Ampere’s slide deck shows the Ampere Altra Max 128-core CPU with comparable or better performance versus other leading data center CPUs on inferences per second (albeit at different precisions) for various AI workloads (DLRM, Bert Large, Whisper and ResNet-50—all relatively small models compared to today’s giant LLMs).

Each of Ampere’s 128 cores has two 128-bit vector units which run efficiently at high clock speeds. Software, including the AIO, is a big factor in Ampere’s AI performance, Wittich said, but Ampere’s general approach to efficient scaling, which helps with all workloads, is also paying off.

“If you have a large number of compute elements and you can scale out really easily across your CPU and not get bottlenecked, you can feed in a whole lot of data in a really efficient way, so you’re going to have an optimal inferencing solution as well,” he said.

Communication between cores (and/or between chiplets) can be a bottleneck for other CPU architectures, he added.

“This is something we’re really good at, because we ran into this problem from day one,” he said. “It isn’t a matter of: we used to build a 12-core CPU and now we’re trying to figure out how to make it 64 cores. On day one we had an 80-core CPU, so we had to solve this problem on day one.”

Per Ampere’s figures, Ampere Altra CPU instances in Oracle cloud also compared favorably with AWS Nvidia A10 GPU instances in terms of inferences per second per dollar. This is down to Ampere’s lower power consumption combined with saving on non-CPU costs in servers. Cloud providers can save money this way, though whether they pass those cost reductions on to customers is up to them, Wittich said.

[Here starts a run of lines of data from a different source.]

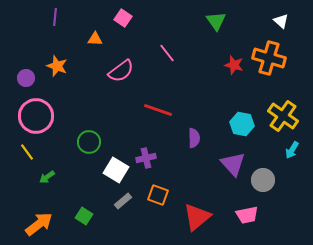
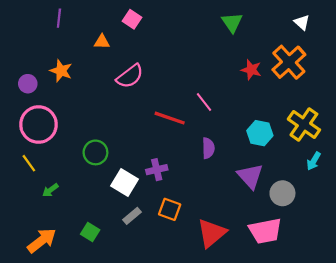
pink line: (167, 53) -> (204, 102), moved
orange cross: (269, 58) -> (289, 62), turned 32
pink trapezoid: (247, 215) -> (265, 231), size x1.4

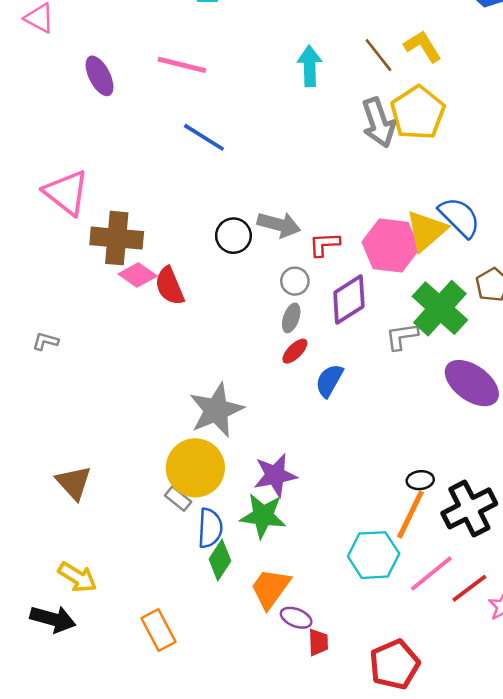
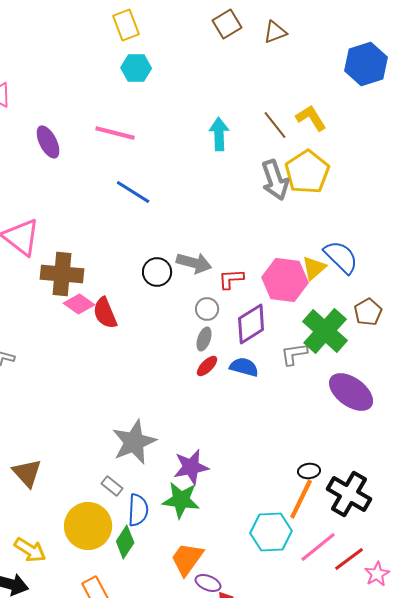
yellow triangle: (426, 231) -> (314, 268), size x0.7
blue semicircle: (329, 381) -> (244, 367), moved, turned 76
gray star: (216, 410) -> (134, 442), moved
yellow circle: (195, 468) -> (88, 526), moved
black cross: (469, 508) -> (349, 494), turned -33
green diamond: (220, 560) -> (125, 542), moved

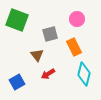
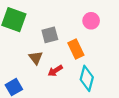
pink circle: (77, 19) -> (91, 21), moved
red arrow: (48, 74) -> (55, 71), moved

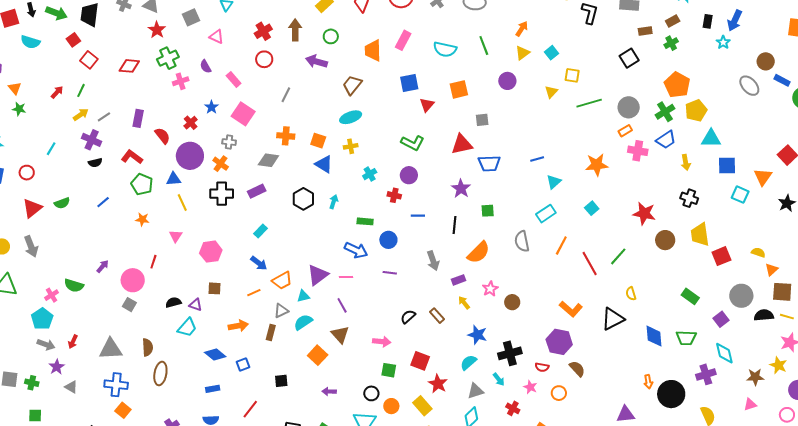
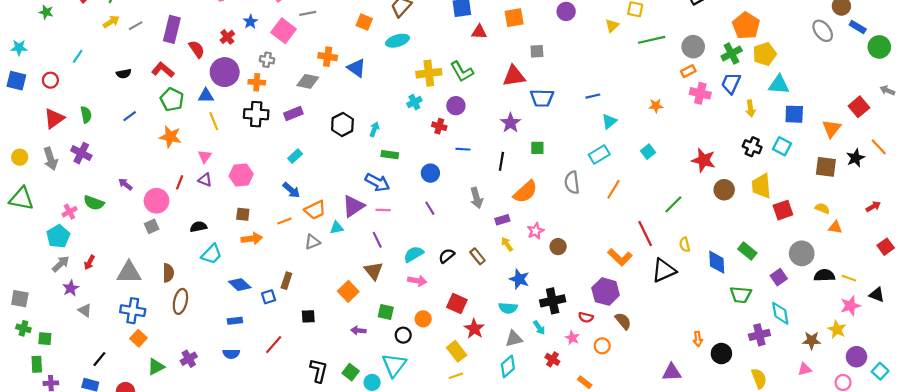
gray line: (286, 95) -> (308, 13), moved, turned 49
red triangle: (427, 105) -> (479, 32), turned 49
purple rectangle: (138, 118) -> (172, 29), size x1.4
purple cross: (92, 140) -> (81, 153), moved
blue trapezoid: (666, 140) -> (731, 83), turned 145
orange square: (318, 141) -> (364, 22), moved
green L-shape: (413, 143) -> (462, 72), turned 30
yellow cross: (351, 146) -> (429, 73), moved, size x1.6
orange cross: (221, 164) -> (257, 82), turned -35
blue triangle: (324, 164) -> (356, 68), moved
orange star: (597, 165) -> (656, 106), size x0.6
cyan square: (740, 195) -> (782, 146), moved
green semicircle: (62, 203) -> (86, 115), turned -84
orange star: (142, 219) -> (170, 137), size x1.5
green rectangle: (365, 221) -> (390, 155), moved
blue arrow: (356, 250) -> (377, 182), moved
red line: (590, 264) -> (645, 233), moved
purple arrow: (103, 266) -> (125, 184), turned -96
orange triangle: (772, 270) -> (835, 227), turned 48
purple line: (390, 273) -> (430, 208), turned 48
brown square: (782, 292) -> (826, 167), moved
gray square: (129, 305) -> (152, 226), turned 32
purple triangle: (196, 305) -> (205, 180), moved
cyan semicircle: (303, 322) -> (414, 254), moved
orange arrow: (238, 326) -> (252, 239), moved
brown rectangle: (271, 332) -> (286, 281), moved
blue diamond: (654, 336) -> (717, 262), moved
gray arrow: (46, 345) -> (61, 264), turned -66
cyan semicircle: (468, 362) -> (508, 308), turned -138
green square: (389, 370) -> (386, 312), moved
green cross: (32, 383) -> (23, 328), moved
black circle: (671, 394) -> (721, 354), size x0.7
orange circle: (391, 406) -> (423, 319), moved

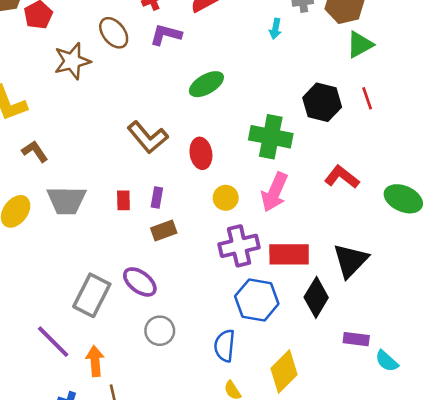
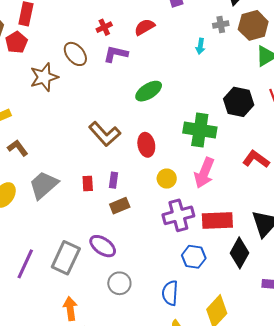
gray trapezoid: (66, 200) -> (44, 185), turned 140
blue hexagon: (257, 300) -> (194, 257), size x0.7
purple line: (53, 342) -> (25, 264), moved, turned 72

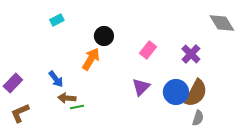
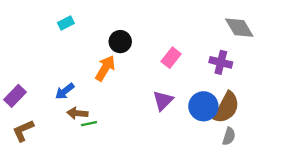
gray diamond: (222, 23) -> (239, 28), moved
purple cross: (191, 54) -> (221, 62), turned -30
blue arrow: (56, 79) -> (65, 91), turned 90

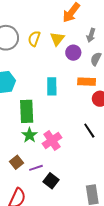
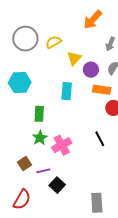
yellow semicircle: (34, 39) -> (53, 42), turned 35
yellow triangle: (57, 39) -> (74, 58), moved
purple circle: (73, 53) -> (91, 70), moved
green rectangle: (27, 111) -> (39, 114), size x0.7

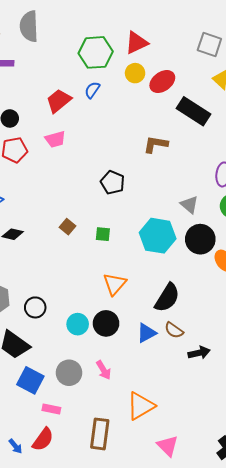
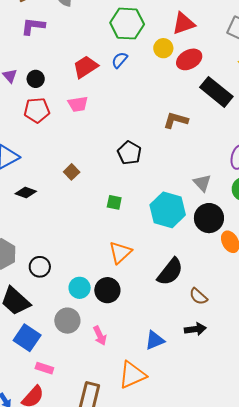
red triangle: (136, 43) -> (184, 23), moved
brown square: (67, 227) -> (72, 172), moved
brown semicircle: (174, 330) -> (198, 296), moved
blue triangle: (147, 333) -> (155, 340), moved
gray circle: (69, 373) -> (67, 321), moved

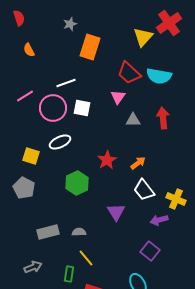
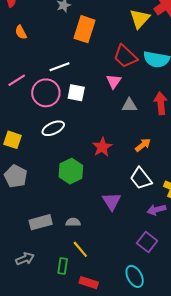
yellow square: (31, 156) -> (13, 140), moved
orange arrow: (138, 163) -> (143, 145), moved

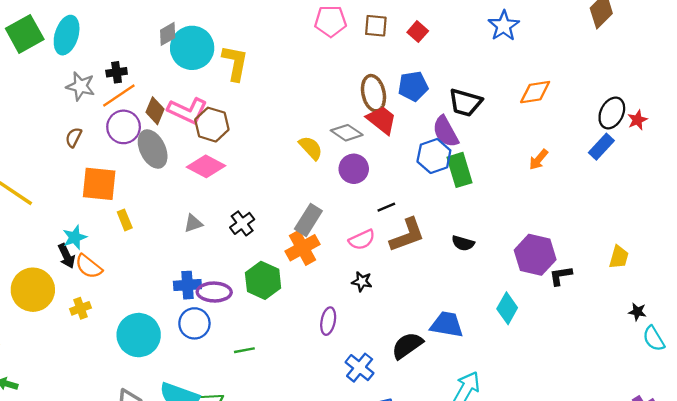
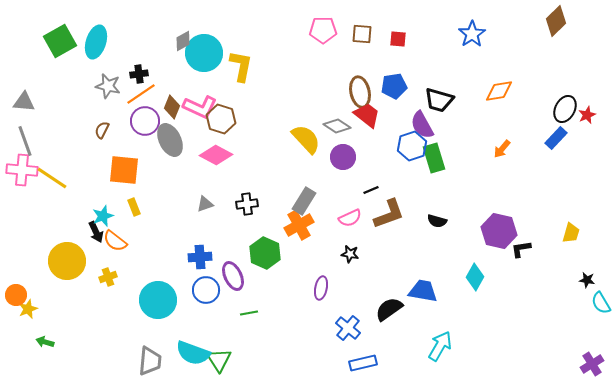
red square: (418, 32) -> (398, 39), turned -36
yellow semicircle: (311, 148) -> (306, 139), size x1.4
yellow rectangle: (125, 220) -> (134, 207), moved
black cross: (242, 223) -> (247, 204), turned 30
purple ellipse: (214, 292) -> (233, 276), moved, turned 64

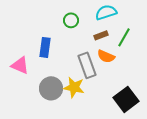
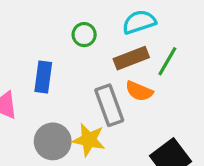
brown rectangle: (101, 35) -> (131, 58), size x1.5

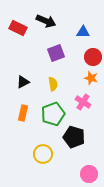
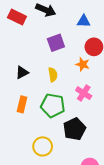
orange star: (91, 78) -> (83, 64), moved
green pentagon: (53, 114) -> (53, 105), turned 30
black pentagon: (74, 137) -> (74, 129), turned 30

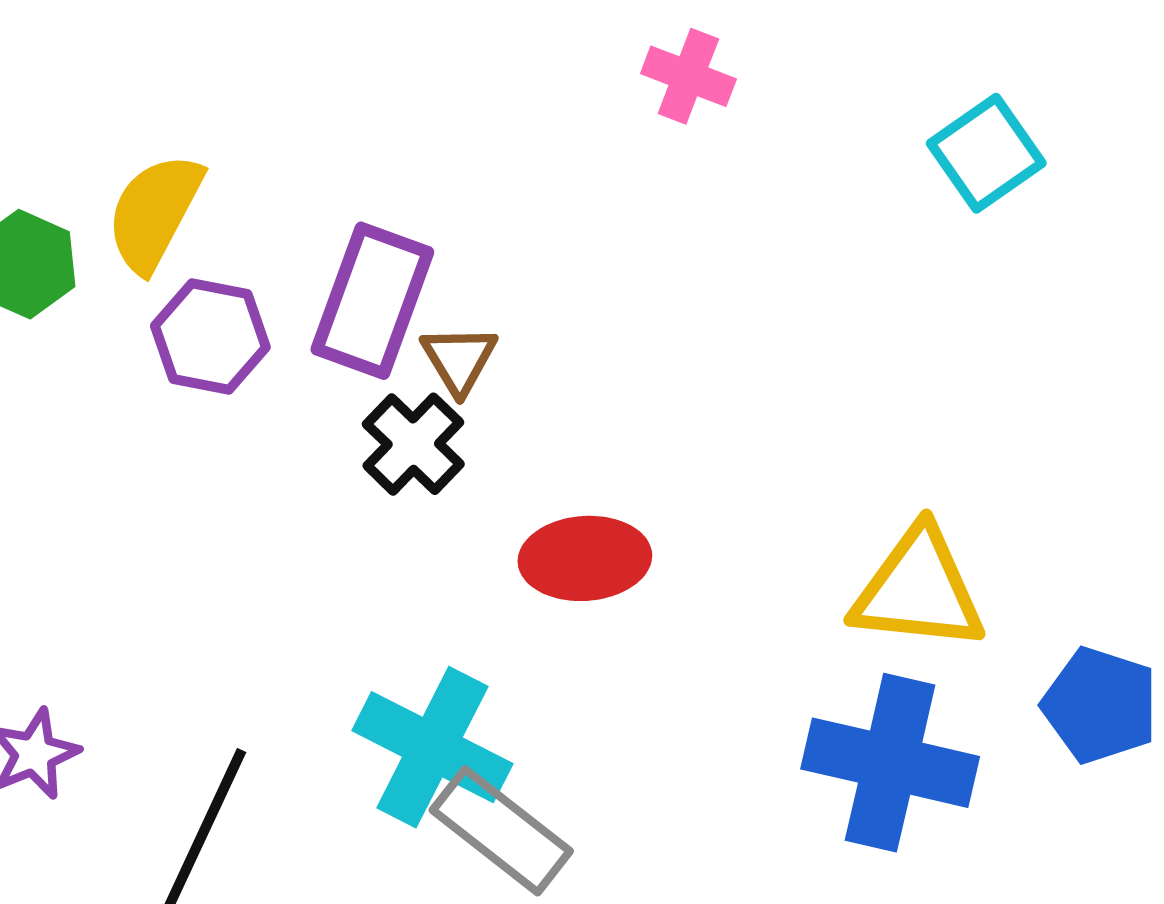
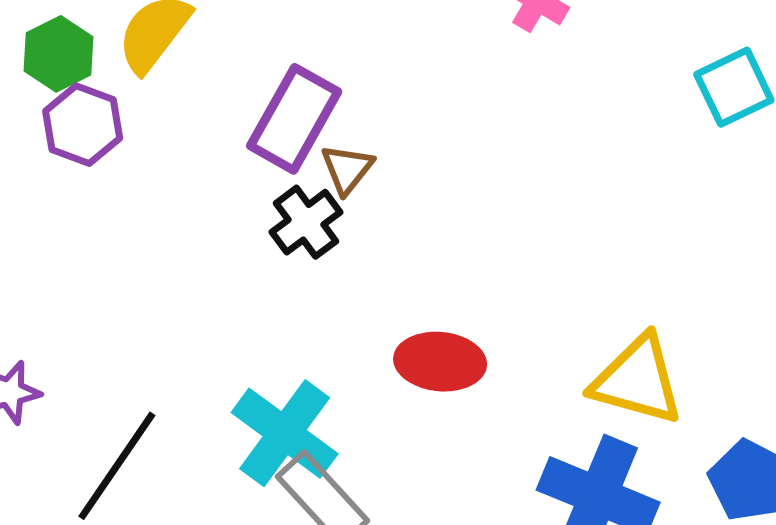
purple hexagon: (210, 337) -> (83, 125), moved
red ellipse: (585, 558) -> (440, 362), moved

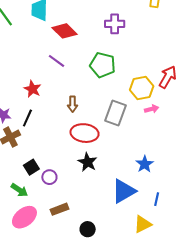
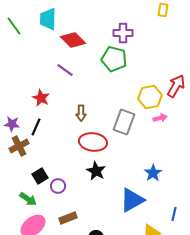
green pentagon: (103, 65) -> (114, 59), moved
blue line: (157, 199) -> (174, 214), moved

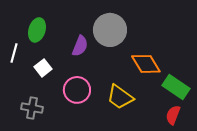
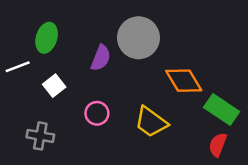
white line: (14, 53) -> (18, 67), turned 54
pink circle: (77, 90) -> (97, 113), size x0.7

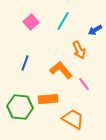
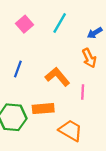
orange arrow: (79, 50) -> (89, 58), moved
pink line: (84, 84) -> (83, 92), turned 40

Wittich’s hope is that cloud customers truly are interested in the carbon footprint of their compute, since power efficiency is where Ampere really shines, he said.

“Five years ago people told me over and over again that this [power] problem doesn’t matter,” he said. “Creating awareness that power consumption is going up, and it isn’t free and it’s not unlimited, I think is really important…we can’t let up on that front because while people care, when push comes to shove, cost still ends up becoming the highest priority.”